From what you've said, I understand you didn't have a childhood filled with sunshine and lollipops. In fact, I think it's safe to say you had a pretty rough start to life. How have those early experiences prepared you to be a mother of many? What do you do differently in your mothering because of what you've experienced?
Great question! We
each have our own path to walk in life. I had a beautiful childhood
although it was not ideal. For much of my life I was raised by a single
mother with one sister, my mother eventually remarried and had more children
with my stepfather. My mother joined the church when I was young and,
although I was baptized at age eight, it wasn’t until I was in high
school that we were ever really active. I remember laying on my bed as a
young child singing to myself the song, “I am a child of God.”

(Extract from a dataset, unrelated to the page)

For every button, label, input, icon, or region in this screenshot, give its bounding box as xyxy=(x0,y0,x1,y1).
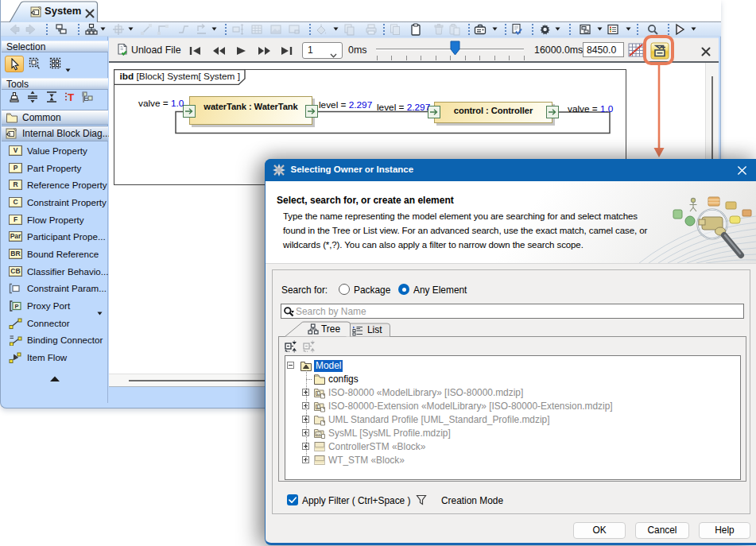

I remember crying and asking God why He didn’t bless me with parents kind
and dear. I was enveloped in a great, warm hug and my Heavenly Father
whispered in my ear that He was my Father. That I would never want
because He would compensate.
Knowing that we are
all children of a Heavenly Father who loves us, has given me peace as a
mother. It drives me CRAZY when good parents beat themselves up about
their small imperfections. I know that children from horrendous
circumstances of abuse and neglect CAN succeed in life and find joy—because
they are loved, taught and watched over by Heavenly Parents. I also
believe that God’s grace and mercy can apply to our own children.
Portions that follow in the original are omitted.